There is no one piece of universal advice for finding a mentor. Try to put yourself in places with people who know more than you, and then be friendly, open, and engaged. A good place to start is your local shop—look for small retailers with passionate and friendly employees. You might also send an Instagram message to a friend of a friend who you heard was a hunter, or set up a coffee date with that uncle you haven’t talked to since he got too drunk at the Christmas party. (One of the many gifts hunting has bestowed on my life is finding a common passion with people very different from me.)
Unfortunately, many spaces in hunting are still dominated by men. But organizations like DIVA WOW and Shoot Like a Girl aim to empower women to hunt and shoot.
Get Out There
Eventually you’re just going to have to go do it.
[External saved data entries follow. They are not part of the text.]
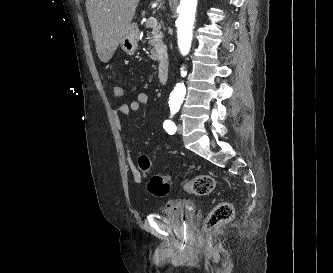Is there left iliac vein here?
Segmentation results:
<instances>
[{
	"label": "left iliac vein",
	"instance_id": "1",
	"mask_svg": "<svg viewBox=\"0 0 333 273\" xmlns=\"http://www.w3.org/2000/svg\"><path fill=\"white\" fill-rule=\"evenodd\" d=\"M177 132H178L179 134H182V132H183V125H182V124H178V125H177Z\"/></svg>",
	"mask_w": 333,
	"mask_h": 273
}]
</instances>
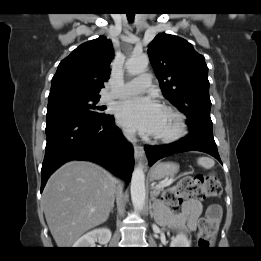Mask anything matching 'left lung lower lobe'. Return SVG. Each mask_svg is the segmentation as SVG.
<instances>
[{
	"label": "left lung lower lobe",
	"instance_id": "1",
	"mask_svg": "<svg viewBox=\"0 0 261 261\" xmlns=\"http://www.w3.org/2000/svg\"><path fill=\"white\" fill-rule=\"evenodd\" d=\"M189 128V134L179 141L157 147L145 146L144 149L149 160V165H153L157 160L163 157L186 151L208 153L222 164L213 138L212 126L198 124L189 126Z\"/></svg>",
	"mask_w": 261,
	"mask_h": 261
}]
</instances>
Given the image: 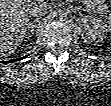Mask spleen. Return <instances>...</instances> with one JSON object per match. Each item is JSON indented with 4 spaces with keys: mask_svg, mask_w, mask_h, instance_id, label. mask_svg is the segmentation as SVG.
Masks as SVG:
<instances>
[{
    "mask_svg": "<svg viewBox=\"0 0 111 106\" xmlns=\"http://www.w3.org/2000/svg\"><path fill=\"white\" fill-rule=\"evenodd\" d=\"M109 24L111 25V22H109ZM108 30H109V32H111V27H109V29H108Z\"/></svg>",
    "mask_w": 111,
    "mask_h": 106,
    "instance_id": "1",
    "label": "spleen"
}]
</instances>
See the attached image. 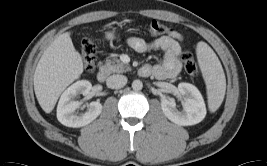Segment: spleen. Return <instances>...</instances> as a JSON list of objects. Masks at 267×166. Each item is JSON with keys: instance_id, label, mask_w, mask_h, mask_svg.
Listing matches in <instances>:
<instances>
[{"instance_id": "obj_1", "label": "spleen", "mask_w": 267, "mask_h": 166, "mask_svg": "<svg viewBox=\"0 0 267 166\" xmlns=\"http://www.w3.org/2000/svg\"><path fill=\"white\" fill-rule=\"evenodd\" d=\"M198 63L206 83L208 107L215 112L223 102L226 78L222 65L213 50L204 42L197 46Z\"/></svg>"}]
</instances>
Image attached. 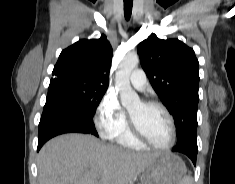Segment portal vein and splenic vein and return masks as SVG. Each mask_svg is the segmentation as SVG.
<instances>
[{"instance_id": "1", "label": "portal vein and splenic vein", "mask_w": 235, "mask_h": 184, "mask_svg": "<svg viewBox=\"0 0 235 184\" xmlns=\"http://www.w3.org/2000/svg\"><path fill=\"white\" fill-rule=\"evenodd\" d=\"M91 184H100V182H95V180H92Z\"/></svg>"}]
</instances>
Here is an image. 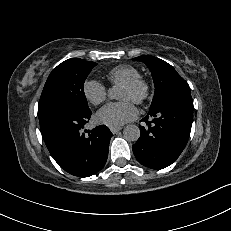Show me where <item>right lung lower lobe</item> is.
Segmentation results:
<instances>
[{
  "instance_id": "1",
  "label": "right lung lower lobe",
  "mask_w": 231,
  "mask_h": 231,
  "mask_svg": "<svg viewBox=\"0 0 231 231\" xmlns=\"http://www.w3.org/2000/svg\"><path fill=\"white\" fill-rule=\"evenodd\" d=\"M91 111H61L40 121L45 144L55 161L68 173L88 177L106 163L112 133L105 125L82 133Z\"/></svg>"
}]
</instances>
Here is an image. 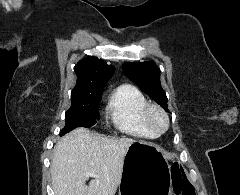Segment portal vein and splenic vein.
<instances>
[{
	"mask_svg": "<svg viewBox=\"0 0 240 195\" xmlns=\"http://www.w3.org/2000/svg\"><path fill=\"white\" fill-rule=\"evenodd\" d=\"M86 177H97V175H94V173H90V171H88V173H86Z\"/></svg>",
	"mask_w": 240,
	"mask_h": 195,
	"instance_id": "1",
	"label": "portal vein and splenic vein"
}]
</instances>
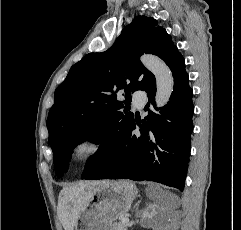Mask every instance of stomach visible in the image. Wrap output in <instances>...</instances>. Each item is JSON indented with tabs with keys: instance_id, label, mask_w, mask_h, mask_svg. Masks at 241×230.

Everyone will have their own experience, but I haven’t once regretted the decision I made in that restaurant nearly a decade ago. Some of my most vivid and spectacular memories are of time spent quietly observing the world under inky night skies, on high-alpine ridgelines, and in damp forests, chasing animals. I wouldn’t hesitate to characterize these experiences as profoundly spiritual. I’m proud that by filling my freezer with ethically harvested meat, I’m less dependent on a broken food system that’s destroying our planet. As a hunter, I feel more intimately involved with the universal and delicate dance of life and death of which we’re all a part. That visceral understanding makes me feel more grateful and connected to the food on my plate, to the planet we inhabit, and to my place within it all.